A new American Civil Liberties Union of Kansas report concludes that Kansas county prosecutors on average use diversion at a rate of 5 percent of felony cases compared with a national average of 9 percent. Douglas County’s felony diversion rate is 5.6 percent. At 9 percent, approximately 17 more inmates would be on diversion, saving the county approximately $155,000 per year, the ACLU estimated.
The ACLU report, released Wednesday, said county prosecutors too often reject diversion even “in cases where it would be appropriate and beneficial to both the offender and the community.”
The report said “The underuse of diversion is crippling criminal justice in Kansas.”
But Douglas County District Attorney Charles Branson called the ACLU report politically motivated and said it ignores key factors such as state sentencing guidelines. Branson also said many felony crimes are not appropriate for diversions. Diverting criminals charged with aggravated battery causing great bodily harm or high-quantity drug dealers, to name a few, “pose serious public health and safety issues,” Branson said.
Despite the concerns he highlighted, Branson said his office plans to launch a new diversion program next year that aims to keep eight to 12 female, nonviolent repeat offenders out of the county jail.
Such programs seem critical as the county looks to address its jail population, which has increased dramatically in recent years even as arrests have decreased.
In 2010, Douglas County’s annual report from the sheriff’s office showed 5,952 people were booked into the county jail, giving the jail an average daily population of 141 inmates, well below the 187-bed capacity. The average daily population remained stable until 2014, when it increased to 171 inmates despite only 5,880 bookings. Last year, bookings were just 5,329, but the average daily population was 238.

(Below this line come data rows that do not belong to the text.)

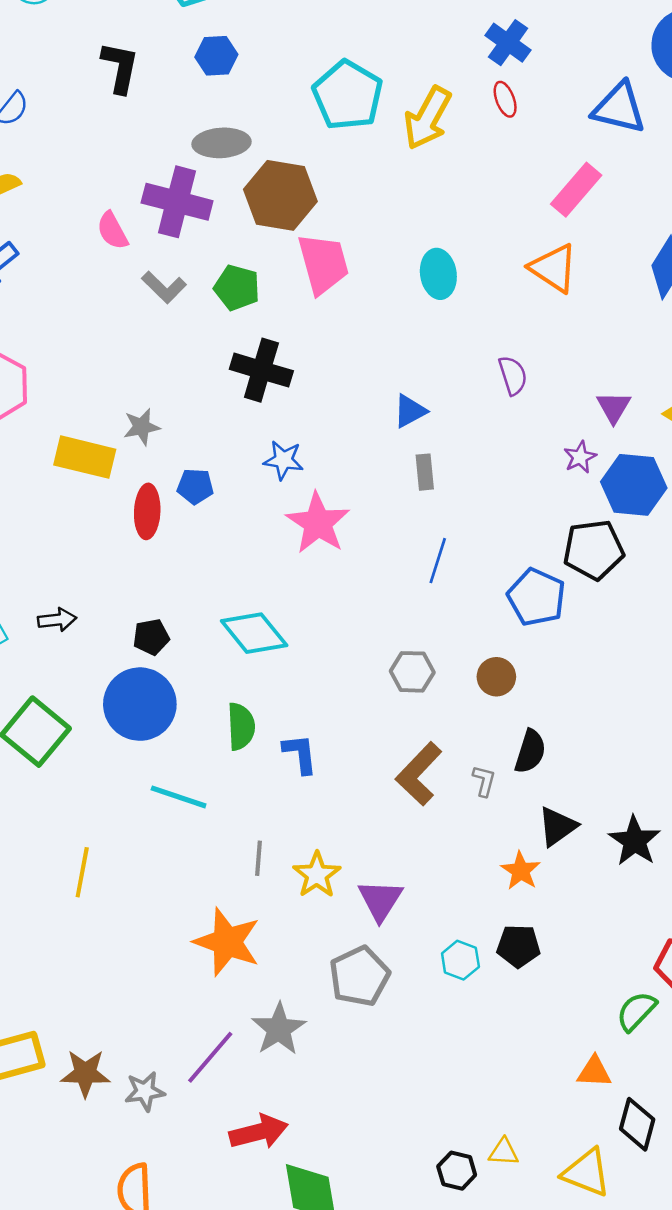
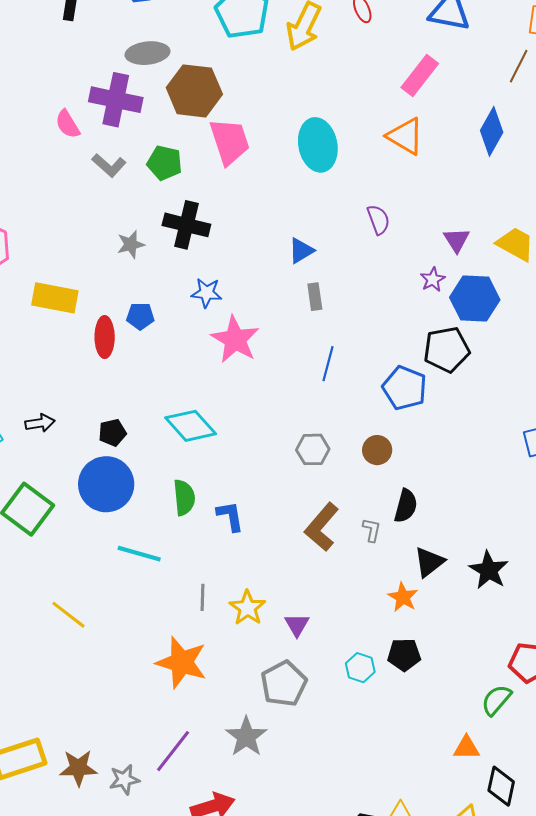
cyan ellipse: (438, 274) -> (318, 145), size x1.4
gray star: (142, 427) -> (131, 244), moved
yellow line: (82, 872) -> (68, 615), turned -60
purple triangle: (380, 900) -> (297, 625), size x0.7
gray star: (279, 1029) -> (246, 737), moved

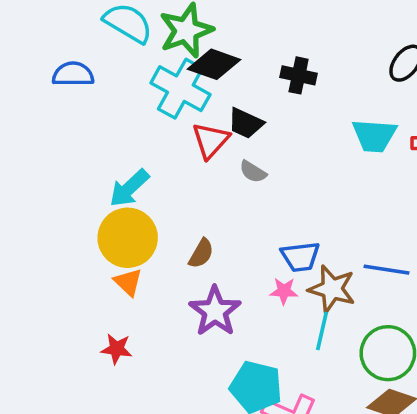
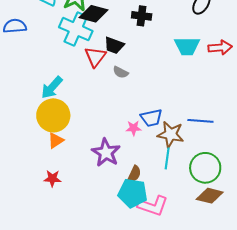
brown semicircle: (201, 253) -> (134, 174), moved
orange triangle: (128, 282) -> (56, 140), turned 48
pink star: (284, 291) -> (134, 128), moved

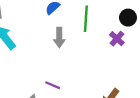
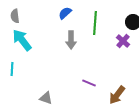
purple line: (53, 85) -> (89, 83), moved

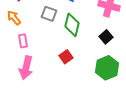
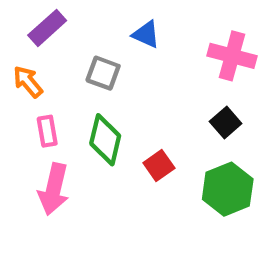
green diamond: (72, 25) -> (105, 140), moved
red square: (66, 57) -> (159, 166), moved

Because the jail is over capacity, Douglas County spent more than $1 million last year to house inmates at facilities in other counties. To solve the jail crowding issue, the Douglas County Sheriff’s Office is recommending a jail expansion that would add 150 beds and cost $46 million to build and an additional $6.3 million annually to staff. A lesser option would add 131 beds and cost $37 million.
Expansion of diversion programs alone may be inadequate to relieve the crowding pressures on the Douglas County Jail. But it is the kind of incarceration alternative that should be maximized as a means of offsetting the cost of jail expansion.